Upgrade option: Soak 1/2 ounce dried porcini mushrooms in 1/2 cup boiling water for 10 minutes. Reserve the liquid, and add to stock in place of water; cook porcini with button mushrooms.
2 1/2 cups unsalted vegetable stock (such as Kitchen Basics)
1/2 cup water
1 teaspoon olive oil
1 1/2 cups chopped onion
1 tablespoon minced garlic
1 tablespoon chopped fresh thyme, divided
4 ounces sliced button mushrooms
1 cup uncooked Arborio rice
1/2 cup dry white wine
1 cup frozen green peas, thawed
1/4 cup chopped fresh flat-leaf parsley
2 tablespoons mascarpone or cream cheese
1 teaspoon sherry vinegar
1/2 teaspoon kosher salt
1/2 teaspoon black pepper
2 tablespoons grated vegetarian Parmesan cheese
How to Make It
Bring stock and 1/2 cup water to a simmer in a small saucepan. Reduce heat to low; keep warm.
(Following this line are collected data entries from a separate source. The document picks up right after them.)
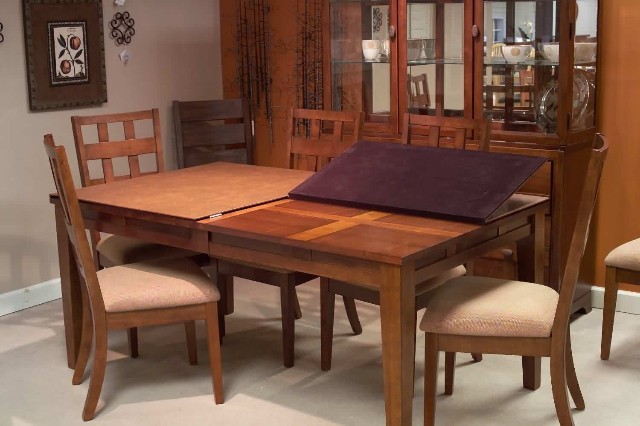 Image resolution: width=640 pixels, height=426 pixels. In order to click on wainscotting in this screenshot , I will do `click(29, 299)`, `click(635, 302)`. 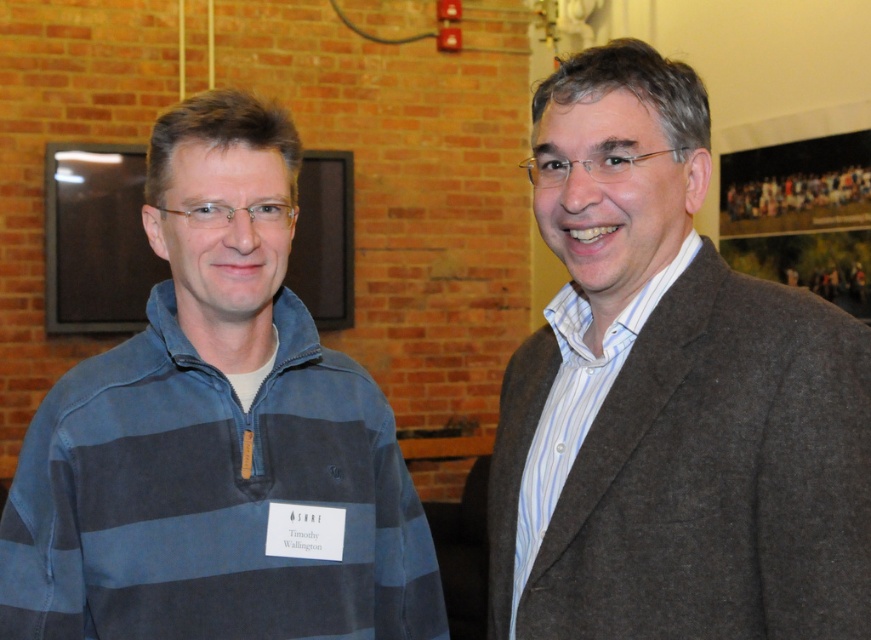 You are an event planner setting up a photo backdrop. You need to position a spotlight that can illuminate both the gray woolen blazer at right and the matte black monitor at upper left. Based on their positions, which object should the spotlight be placed closer to?

The spotlight should be placed closer to the matte black monitor at upper left because the gray woolen blazer at right is to the right of it, meaning the monitor is positioned further to the left and would require the light to cover both areas effectively.

Consider the image. You are a photographer standing at point (213, 460). You want to take a photo of both individuals so that they are both in focus. The camera you are using has a depth of field that can cover 1.5 meters. Will you be able to capture both individuals in focus?

The two individuals are 1.37 meters apart, which is within the camera depth of field of 1.5 meters. Therefore, both individuals can be captured in focus. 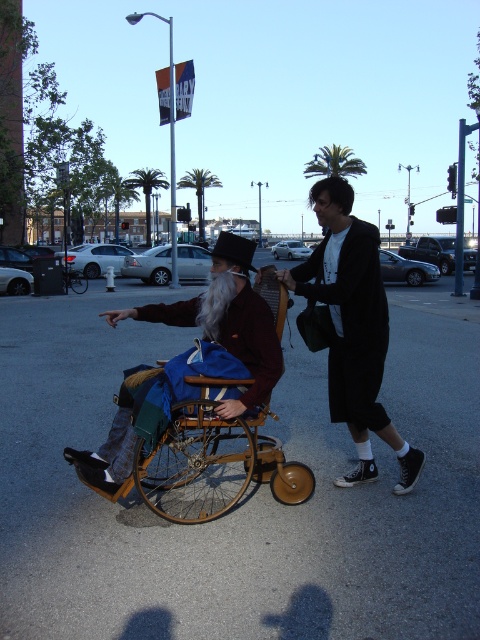 Question: Is black leather jacket at center below wooden wheelchair at center?

Choices:
 (A) yes
 (B) no

Answer: (B)

Question: Among these objects, which one is farthest from the camera?

Choices:
 (A) wooden wheelchair at center
 (B) black leather jacket at center

Answer: (B)

Question: Can you confirm if black leather jacket at center is thinner than wooden wheelchair at center?

Choices:
 (A) yes
 (B) no

Answer: (A)

Question: Can you confirm if black leather jacket at center is positioned to the right of wooden wheelchair at center?

Choices:
 (A) no
 (B) yes

Answer: (B)

Question: Among these points, which one is farthest from the camera?

Choices:
 (A) (182, 454)
 (B) (374, 342)

Answer: (A)

Question: Which of the following is the farthest from the observer?

Choices:
 (A) (144, 468)
 (B) (330, 268)

Answer: (B) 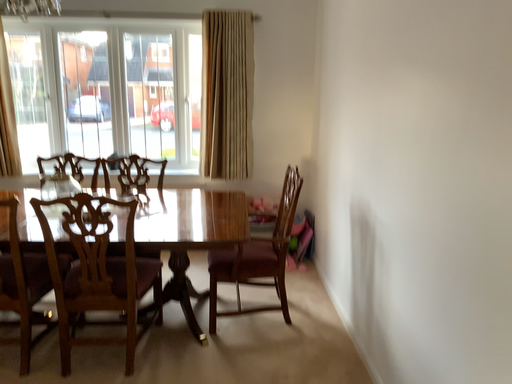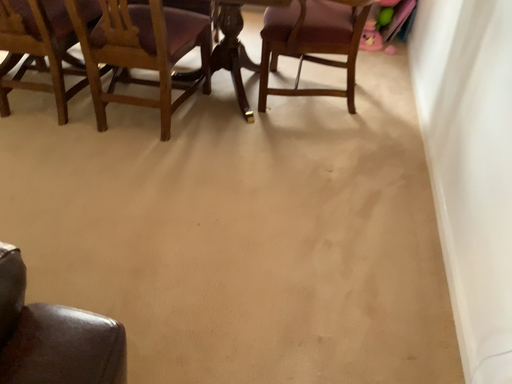 Question: Which way did the camera rotate in the video?

Choices:
 (A) rotated upward
 (B) rotated downward

Answer: (B) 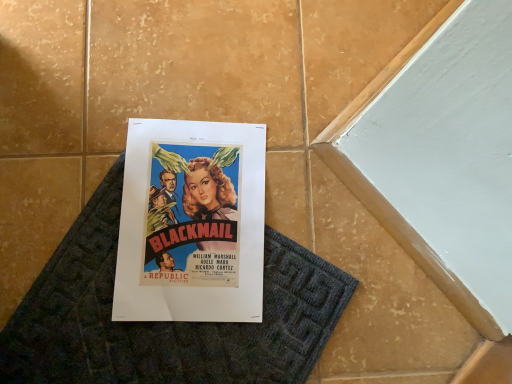 What are the coordinates of `free space above matte paper poster at center (from a real-world perspective)` in the screenshot? It's located at (195, 213). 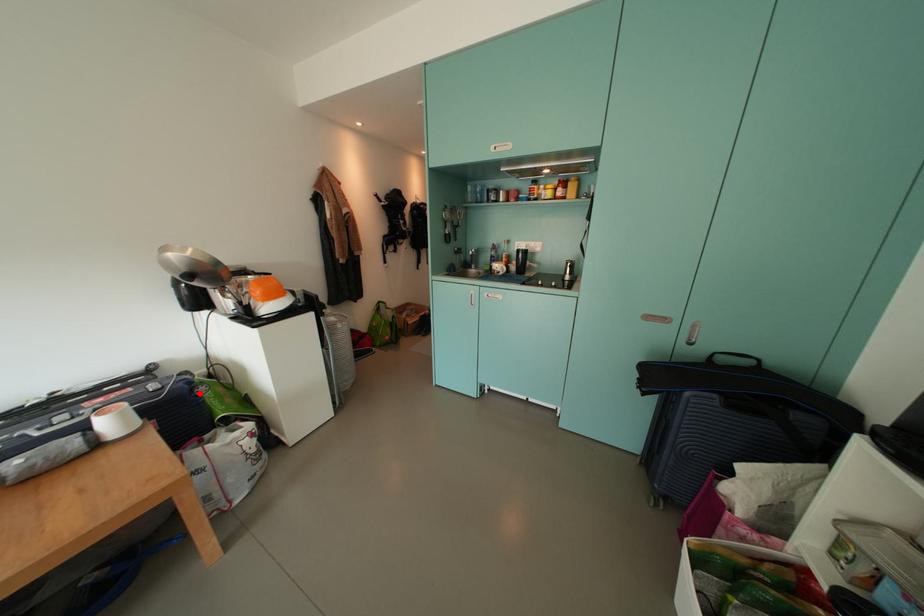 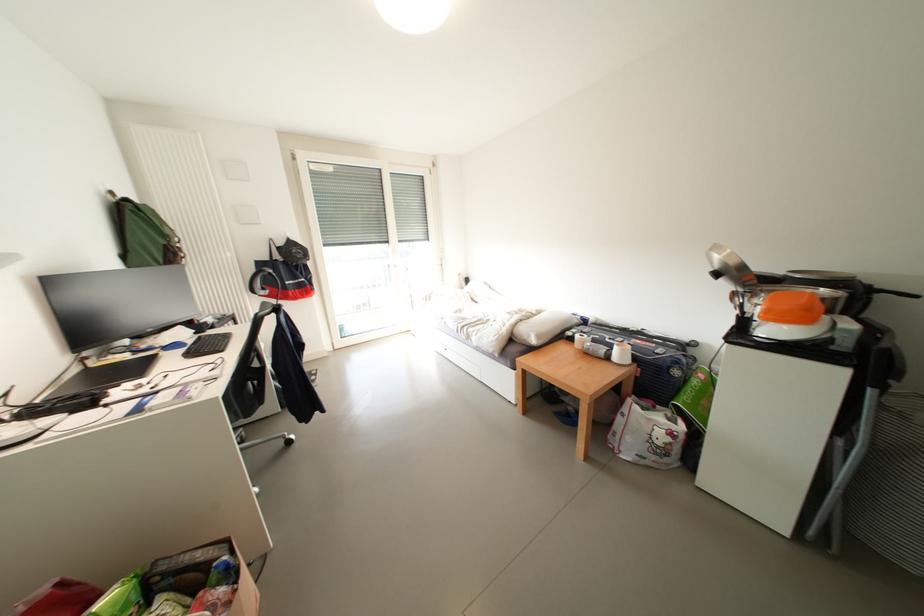 The point at the highlighted location is marked in the first image. Where is the corresponding point in the second image?

(677, 371) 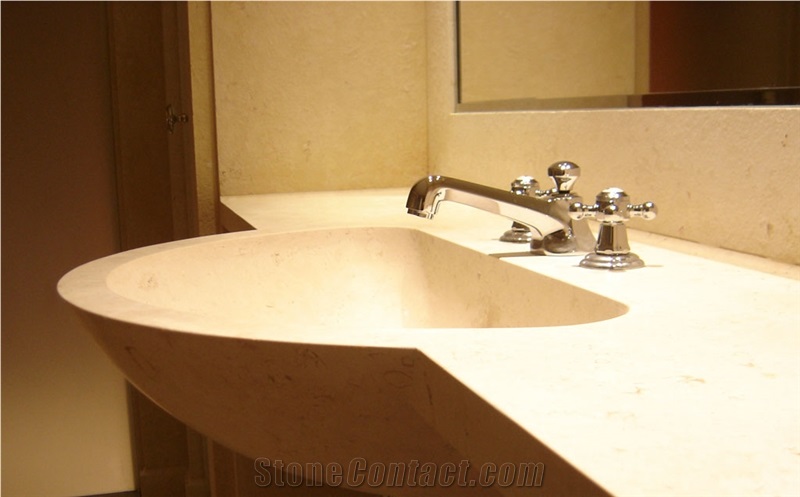 Identify the location of doors. (730, 41), (74, 77), (197, 164).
Heat a medium saucepan over medium-high heat. Add oil to pan; swirl to coat. Add onion; sauté 2 minutes or until tender. Add garlic, 2 teaspoons thyme, and mushrooms; cook 4 minutes. Add rice; cook 1 minute, stirring to coat. Add wine; cook 30 seconds, scraping pan to loosen browned bits. Reduce heat to medium-low. Add 1/2 cup stock mixture to pan; cook 4 minutes or until liquid is nearly absorbed, stirring constantly. Add remaining stock mixture, 1/2 cup at a time, stirring almost constantly until each portion is absorbed before adding the next (about 22 minutes). Remove pan from heat. Stir in peas, parsley, mascarpone cheese, vinegar, salt, and pepper. Sprinkle with remaining 1 teaspoon thyme and Parmesan cheese.